Ah: do you know about AoPS's Alcumus on-line courses?
http://www.artofproblemsolving.com/Alcumus/Introduction.php

Originally Posted by S-T
I think DS is motivated by how structured the CTY Math courses are, but they are not cheap. At this point of time, I am also thinking if it makes sense to consider a more rounded course (ie. diploma courses), since the international schools in general do not recognise the credit of the individual courses.
Mmm; I don't know exactly what your situation is, but since you were thinking about leaving maths for a bit until your DS asked about CTY presumably finding a credit-bearing course isn't urgent, anyway; maybe experimenting a bit over the next few months would be a good idea before you commit to the next big thing? E.g. tell your DS that it's the holidays so he does recreational maths, and get him some Martin Gardner books or something?
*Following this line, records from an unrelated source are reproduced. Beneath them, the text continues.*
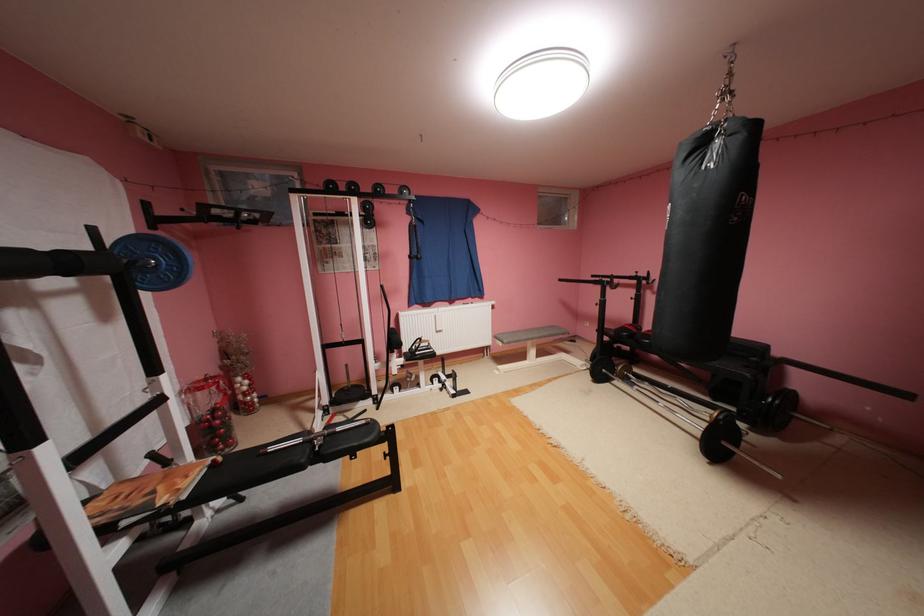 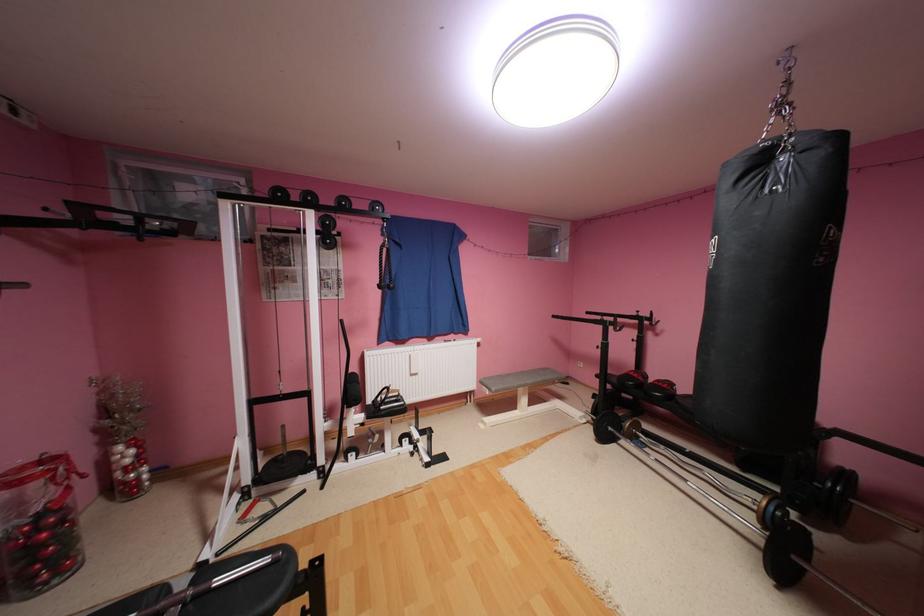 Where in the second image is the point corresponding to pixel 711 142 from the first image?

(769, 161) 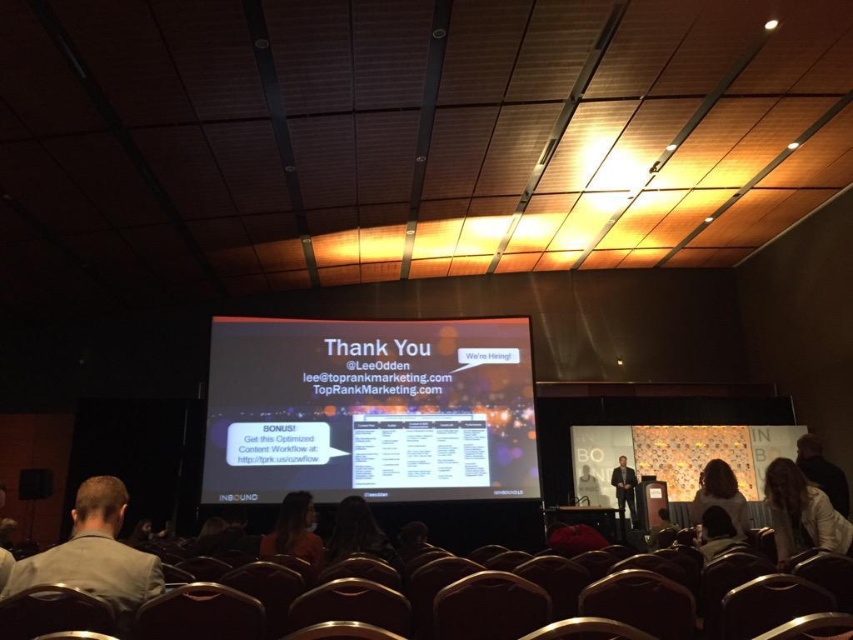 You are an attendee at the seminar and you want to borrow a jacket from the stage. You see a white fabric jacket at lower right and an orange fabric chair at lower center. Which object is located to the right of the other?

The white fabric jacket at lower right is positioned on the right side of orange fabric chair at lower center.

In the scene shown: You are a photographer positioned at the front of the auditorium. You want to take a closeup shot of the white fabric jacket at lower right without moving your camera. Can you estimate if the jacket is within the minimum focusing distance of your camera, which is 2.5 meters?

The white fabric jacket at lower right is 2.60 meters away from the camera. Since the minimum focusing distance is 2.5 meters, the jacket is slightly beyond the minimum distance, so the camera should be able to focus on it.

You are an event organizer who needs to arrange a photo shoot for the stage setup. The photographer mentioned that the matte black hair at center and the dark brown leather chair at lower right must be in the frame. Considering their sizes, which object should be placed closer to the camera to ensure both fit well in the photo?

The matte black hair at center has a lesser width compared to the dark brown leather chair at lower right. To ensure both fit well in the photo, the dark brown leather chair at lower right should be placed closer to the camera since it is wider and requires more space in the frame. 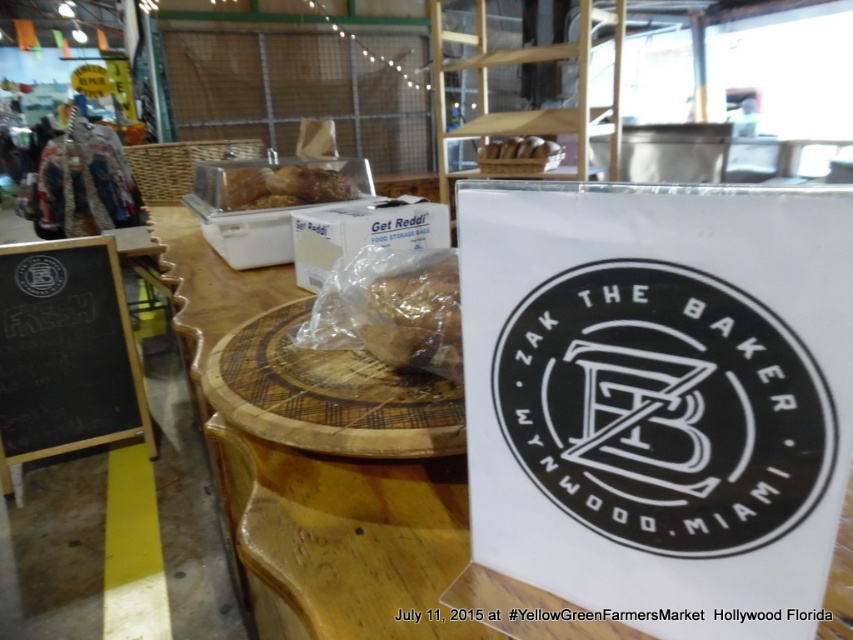 You are at the YellowGreenFarmersMarket in Hollywood, Florida. You see a wooden table with a loaf of bread wrapped in clear plastic and a white box labeled Get Reddi. There is also a larger container holding more loaves of bread. Where is the point located at coordinates (65, 353)?

The point at (65, 353) is on the black chalkboard at left.

You are a customer at the YellowGreenFarmersMarket in Hollywood, Florida. You see the black chalkboard at left and the translucent plastic bread at center. If you want to reach the bread first, which object should you approach first?

The translucent plastic bread at center is closer to you than the black chalkboard at left, so you should approach the translucent plastic bread at center first.

You are a customer at the YellowGreenFarmersMarket in Hollywood, Florida, looking at the bakery display. You see a brown crumbly bread at center and a translucent plastic bread at center. Which of these two items takes up more space on the table?

The translucent plastic bread at center occupies more space than the brown crumbly bread at center.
Where I'm coming from: DH and I both feel we didn't get challenged enough in maths at school, and determined that our mathy DS should be. Result, he's going exceedingly fast through the usual school material. We're trying to move the emphasis now to lots and lots of different kinds of problem-solving - not to slow him down, necessarily, but just because problem-solving is so important. I think there are two reasons why it's vital: first simply that solving problems is really what maths is all about, and second that we want him to be comfortable with facing problems he has no idea how to tackle. The second is really the reason for putting emphasis on this now, because we reckon that the more experience someone has with being "good at maths" and expecting to be able to do everything, the harder it is to make the attitude shift into it being perfectly OK not to be able to do something. I liked Richard Rusczyk's talk on this (although it's a pity the video is so bad technically): did you see it?
http://mathprize.atfoundation.org/archive/2009/rusczyk

Of course YM(and YDS)MV!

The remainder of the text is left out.